Aslında yaşanan şeyler, dünyanın pek çok bölgesinde ortaya çıkan ve
hızla yayılan “örgütsüz ve politik hedefsiz” protestolardan sadece
biri. İnsanlar bir şekilde öfkeleniyorlar ve protestolar başlamış
oluyor. Ancak konsantre olmamız gereken yer “kamuoyu”. Yani 300 bin
kişi sokaklarda mücadele ederken Fransız halkının nerdeyse tamamı
da protestoları destekliyorsa demek ki ortada görünenden daha büyük
bir sorun var!

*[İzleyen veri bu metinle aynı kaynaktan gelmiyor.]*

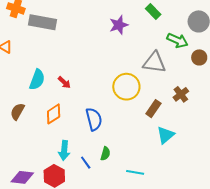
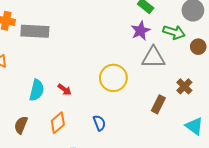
purple star: (119, 25) -> (140, 31), moved
yellow circle: (126, 87) -> (113, 78), moved
blue semicircle: (94, 119) -> (99, 123), size x0.7
cyan triangle: (166, 135) -> (194, 126), moved, turned -36

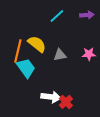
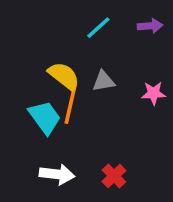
orange line: (18, 51) -> (71, 104), moved
gray triangle: (60, 55) -> (104, 81), moved
white arrow: (51, 97) -> (57, 174), moved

O sorunun adı da “neo-liberal politikalar ve
yarattığı hayal kırıklığı!”
KÜRESEL RAHATSIZLIK
Gerçekten, özellikle gelişmiş Avrupa ülkeleri kaynıyor. Zira İkinci
Dünya Savaşı sonrasında hızla artan refahın aksine, soğuk savaşın
bitmesiyle beraber insanlar hızla fakirleşmeye, emekçiler haklarını
kaybetmeye ama daha önemlisi sıradan insanlar geleceğe dair
umutlarını yitirmeye başladılar. Bu yüzden nerede bir kıvılcım olsa
bir and...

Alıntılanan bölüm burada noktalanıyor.